Neosofisma, inimizade e violência
A polis moderna, culto da civilização ocidental em crise, nasceu da necessidade de políticos que pudessem gerenciar o bem público com virtudes (aretê), verdadeiro conhecimento (episteme) e a justiça acima do que é vantajoso e benefício para determinado grupo.
Sócrates, visto pelo texto a República de Platão era o método de diálogo (dialética, mas no sentido grego) onde o poder da argumentação e da maiêutica, “parir” o conhecimento.
Assim é que o escrito Teeteto (ver post) de Platão discorre sobre o relativismo e a polis, o diálogo é o método socrático de investigação, incluindo a análise entre razão e sensação, tinha como objetivo principal superar o pensamento sofista que apenas justificava o poder, a despeito de qualquer virtude (moral ou ética) e de qualquer conceito razoável de justiça.
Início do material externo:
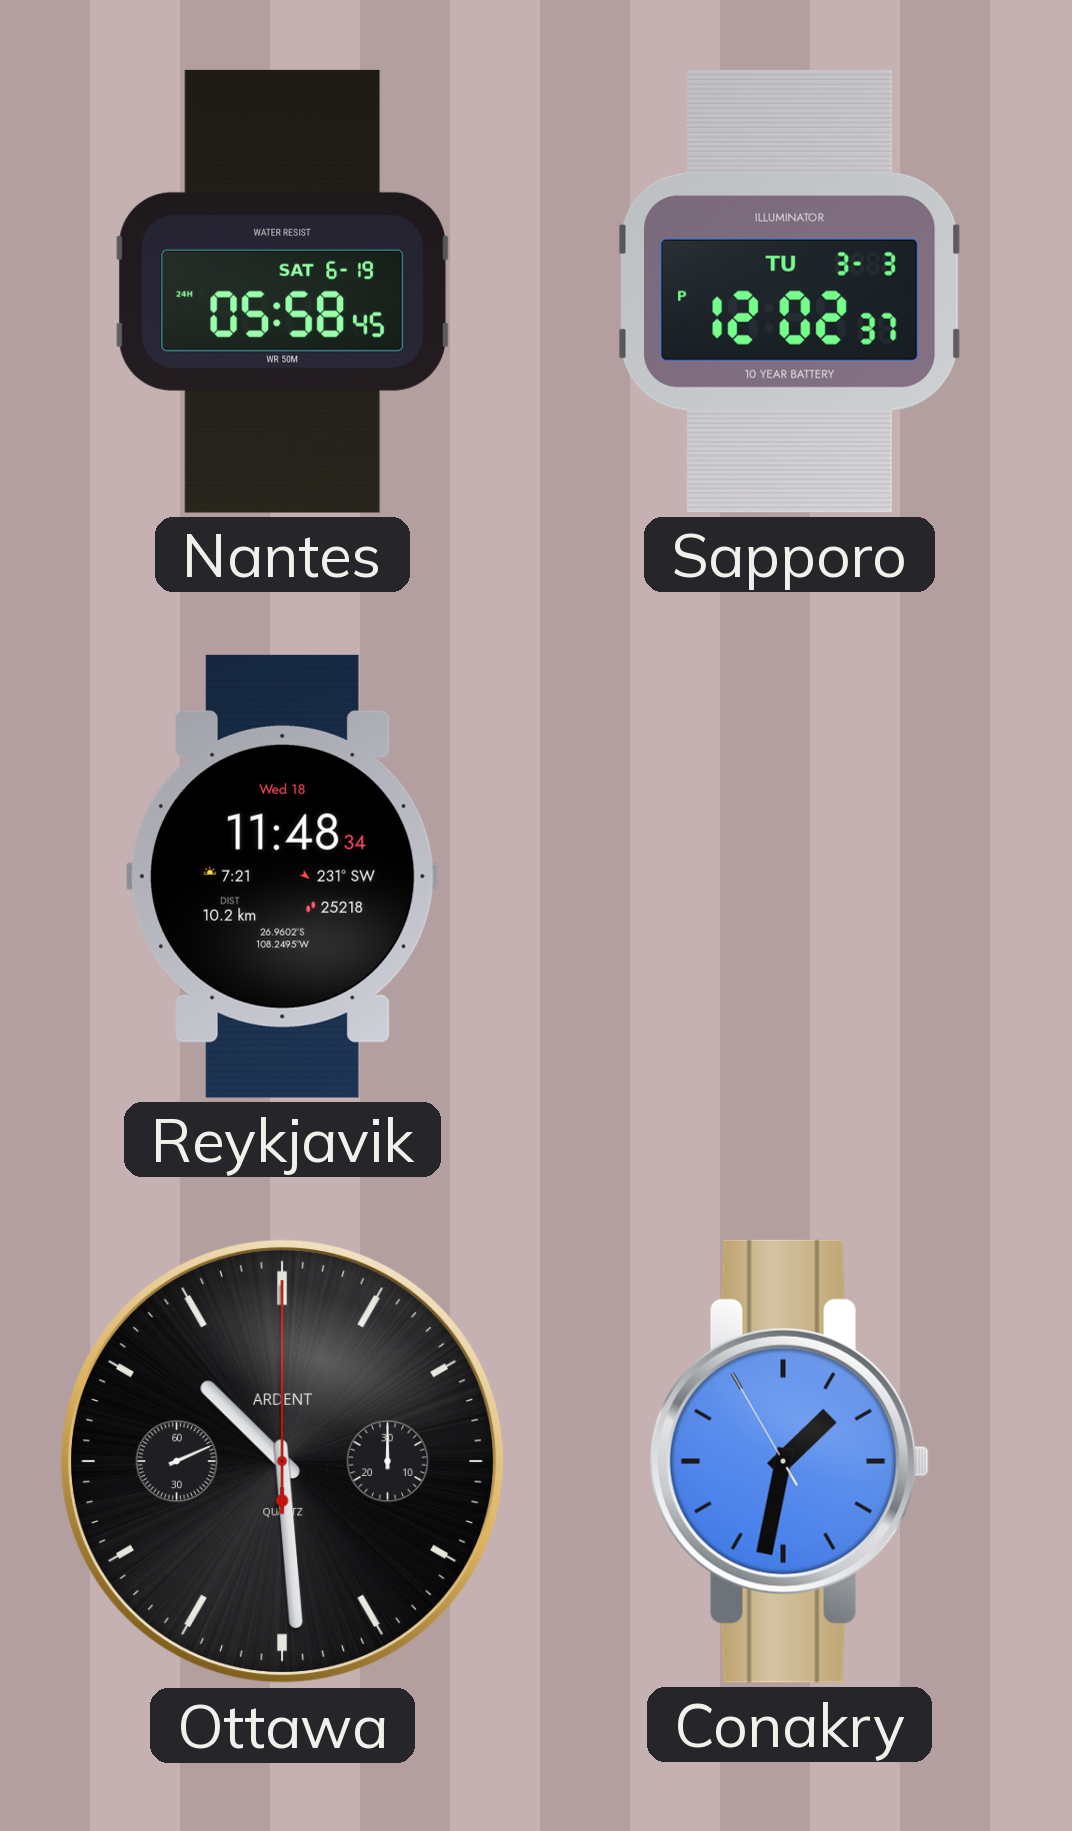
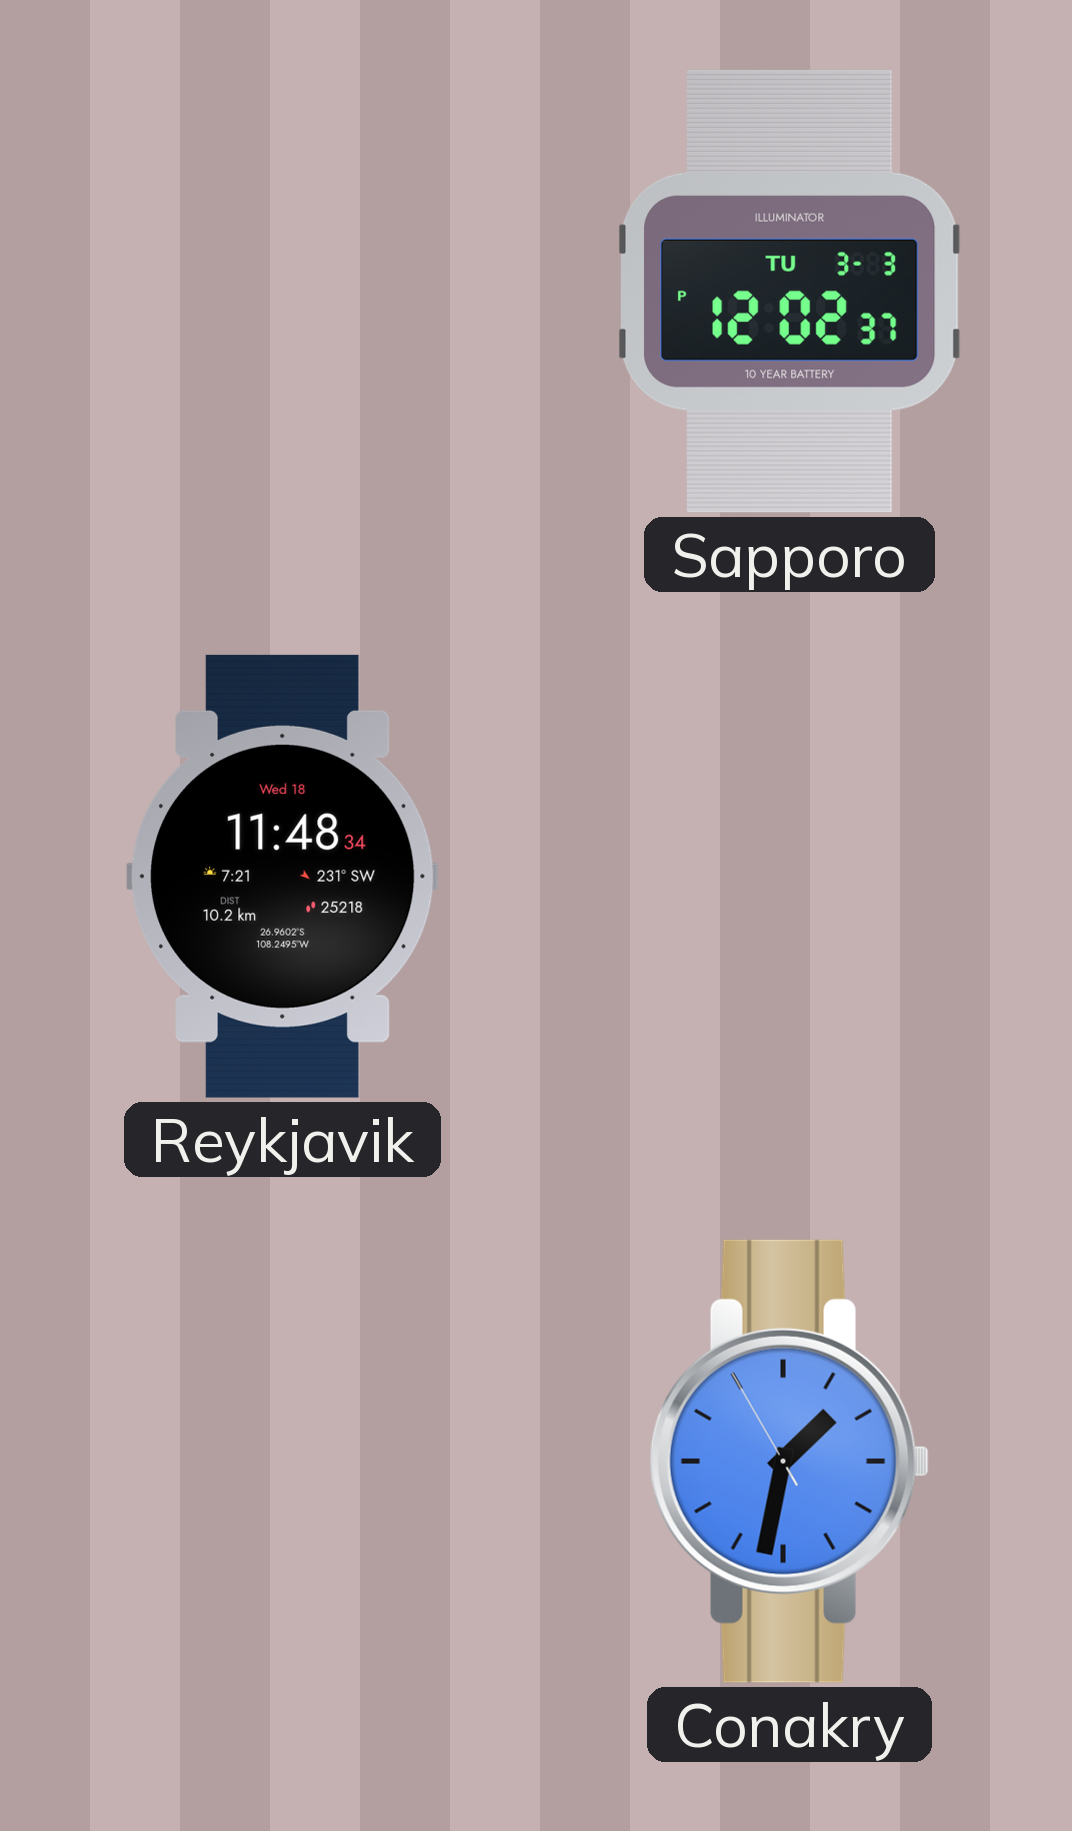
Nantes: 05:58 -> none
Ottawa: 10:29 -> none
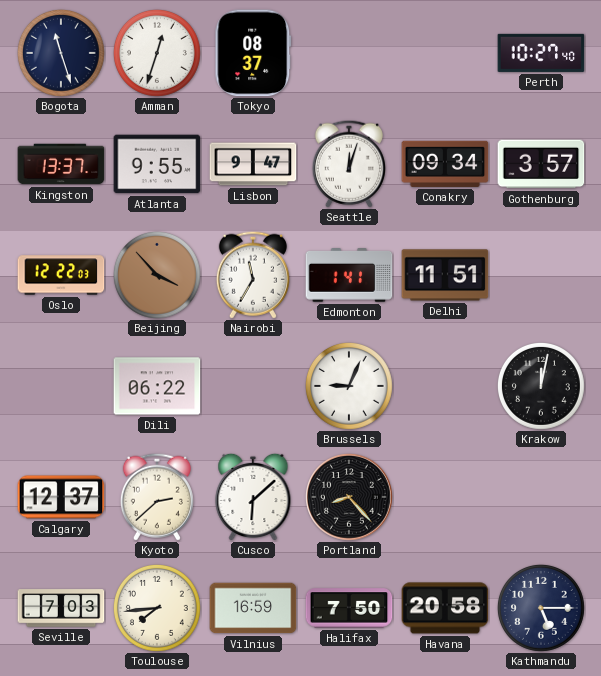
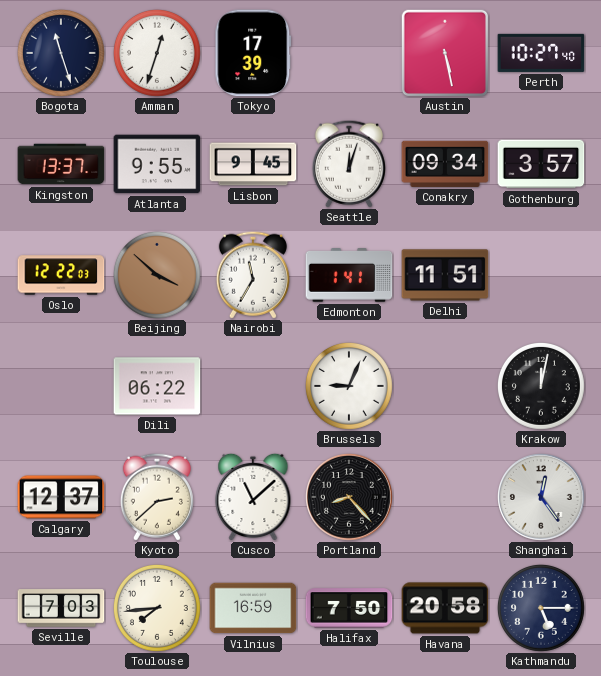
Tokyo: 08:37 -> 17:39
Austin: none -> 5:28
Lisbon: 9:47 -> 9:45
Beijing: 3:53 -> 3:52
Cusco: 6:08 -> 11:08
Shanghai: none -> 12:24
Por isto Teeteto é considerado o primeiro texto clássico sobre relativismo, e o diálogo como método socrático de vencer as dicotomias das formas oligárquicas de poder, tinha também a ideia da superação de toda forma de relativismo que envolvia a sede de poder dos soberanos.
Assim a República de Platão deveria ser relida pelos políticos contemporâneos e poderiam evitar o que chamamos de neo-sofismas, o que vale para o poder não vale para o povo, por exemplo, o que é vantajoso pode ser encontrado na epistemologia de Protágoras, onde segundo alguns comentadores (Chappell, 2005) que discorre sobre o “vantajoso” e a prudência política e moral, e são largamente aplicáveis a política contemporânea.
O sentido do que é vantajoso, Sócrates concede aos sujeitos da epistemologia de Protágoras a possibilidade de sustentarem suas convicções conforme a demanda particular ou social nas cidades, ao mesmo tempo que procura garantir para o estado uma esfera mínima de valores em torno do que é benéfico ou prejudicial, o destaque de mínima aqui é para boa compreensão.
O divórcio entre justiça e benefício conforme o comentador citado (Chappel, 2005), está bem na ordem do dia pois não é muito diferente entre a prudência política e moral atual, aqui incluo o que leva a violência na sociedade moderna, não apenas a falta de prudência como também o que a política moderna considera como justos os benefícios e imoralidades do círculo do poder.
Sócrates foi levado ao martírio, não por causa de cultuar falsos deuses, este era o argumento sofista (vale em certa medida também para a atualidade), mas por querer “parir” o verdadeiro conhecimento, justiça e moral pública, daí a violência do poder dos oligarcas e seus reis.
Claro, a humanidade caminhou 2 mil anos de lá até aqui, porém a polis atual vive uma crise parecida em certa medida às cidades gregas e a violência parece institucionalizada e sem freio.
CHAPPELL, T. Reading Plato’s Theaetetus. Indianápolis/Cambridge: Hackett, 2005.
PLATÃO. Teeteto. Trad. Adriana Manuela Nogueira e Marcelo Boeri. Lisboa: Fundação Calouste Gulbenkian, 2010.